▶ [Records for processing]
----------
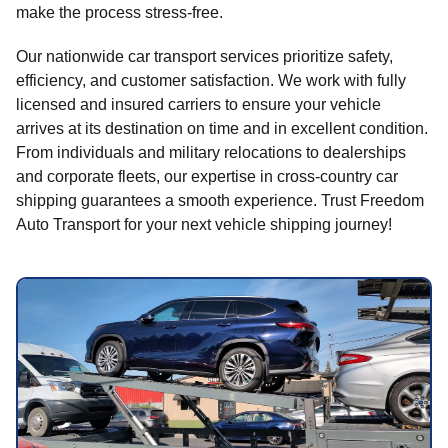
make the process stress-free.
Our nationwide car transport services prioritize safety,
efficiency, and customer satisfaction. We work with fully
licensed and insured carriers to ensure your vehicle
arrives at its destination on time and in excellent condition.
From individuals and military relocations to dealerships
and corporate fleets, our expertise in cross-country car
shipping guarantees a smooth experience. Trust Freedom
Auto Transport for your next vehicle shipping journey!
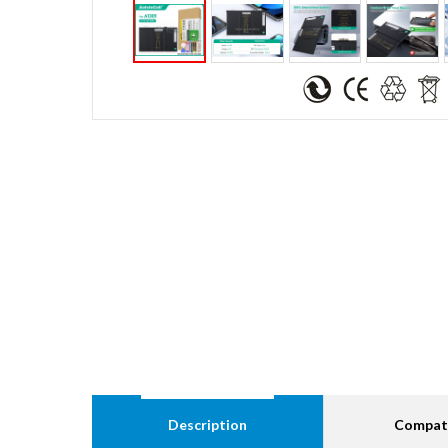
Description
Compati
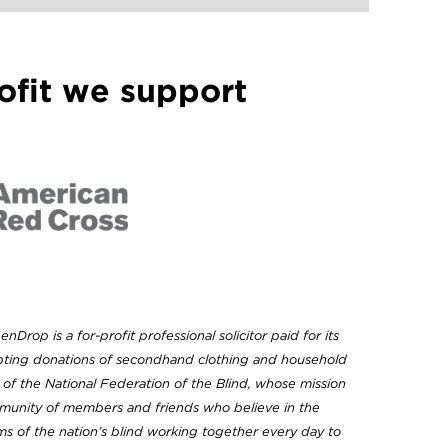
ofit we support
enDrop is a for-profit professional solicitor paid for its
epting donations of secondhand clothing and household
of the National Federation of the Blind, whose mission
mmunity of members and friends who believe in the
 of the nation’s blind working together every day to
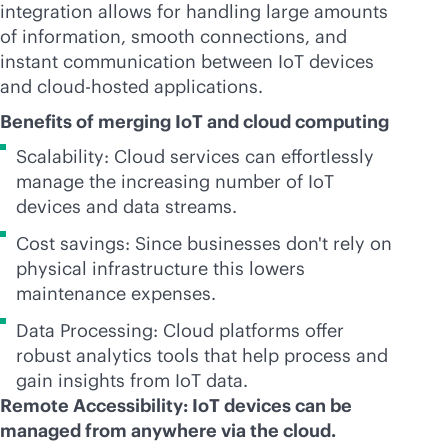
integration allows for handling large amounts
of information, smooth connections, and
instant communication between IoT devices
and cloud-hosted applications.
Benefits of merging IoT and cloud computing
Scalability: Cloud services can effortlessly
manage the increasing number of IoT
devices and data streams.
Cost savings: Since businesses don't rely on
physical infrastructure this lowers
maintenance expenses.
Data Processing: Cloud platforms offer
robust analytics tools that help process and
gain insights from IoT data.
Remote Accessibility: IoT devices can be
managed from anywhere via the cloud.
----------
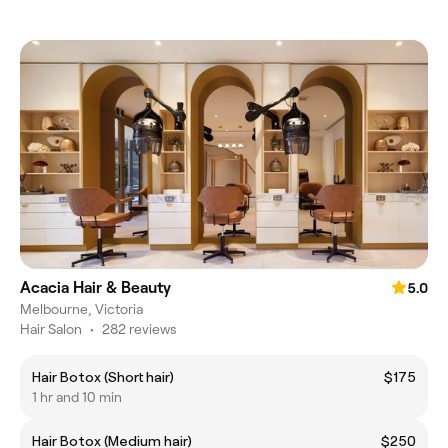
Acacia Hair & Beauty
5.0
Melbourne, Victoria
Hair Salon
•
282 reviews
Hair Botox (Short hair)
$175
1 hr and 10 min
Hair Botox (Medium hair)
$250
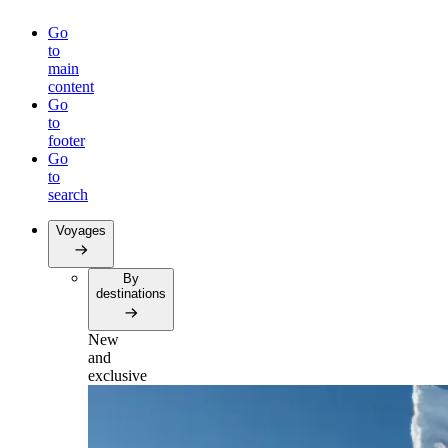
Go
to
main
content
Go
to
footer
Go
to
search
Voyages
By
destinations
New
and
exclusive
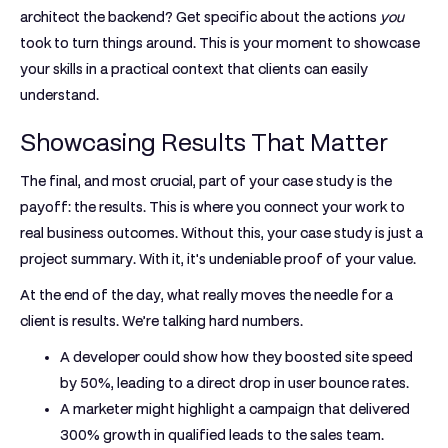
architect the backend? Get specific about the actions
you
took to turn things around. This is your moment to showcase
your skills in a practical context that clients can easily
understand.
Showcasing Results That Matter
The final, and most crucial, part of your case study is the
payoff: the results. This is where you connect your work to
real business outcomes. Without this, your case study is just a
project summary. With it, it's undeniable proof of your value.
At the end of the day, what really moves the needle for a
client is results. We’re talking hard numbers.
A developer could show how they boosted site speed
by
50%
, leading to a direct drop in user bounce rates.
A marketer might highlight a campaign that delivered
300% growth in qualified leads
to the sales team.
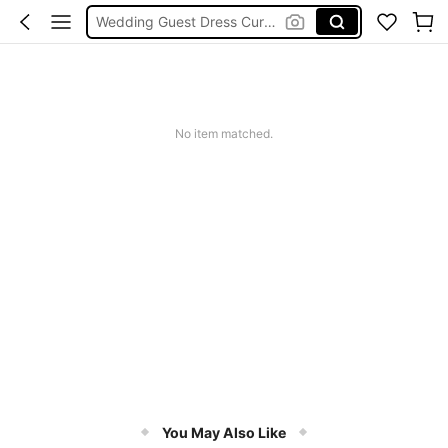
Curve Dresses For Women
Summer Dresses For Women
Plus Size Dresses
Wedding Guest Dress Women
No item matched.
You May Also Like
----------
Give back, exactly and without pictures, the stretch of the records above from the line containing "shipping guarantees a" through the line containing "managed from anywhere via the cloud.", with both end lines included.

shipping guarantees a smooth experience. Trust Freedom
Auto Transport for your next vehicle shipping journey!
Description
Compati
ofit we support
enDrop is a for-profit professional solicitor paid for its
epting donations of secondhand clothing and household
of the National Federation of the Blind, whose mission
mmunity of members and friends who believe in the
 of the nation’s blind working together every day to
integration allows for handling large amounts
of information, smooth connections, and
instant communication between IoT devices
and cloud-hosted applications.
Benefits of merging IoT and cloud computing
Scalability: Cloud services can effortlessly
manage the increasing number of IoT
devices and data streams.
Cost savings: Since businesses don't rely on
physical infrastructure this lowers
maintenance expenses.
Data Processing: Cloud platforms offer
robust analytics tools that help process and
gain insights from IoT data.
Remote Accessibility: IoT devices can be
managed from anywhere via the cloud.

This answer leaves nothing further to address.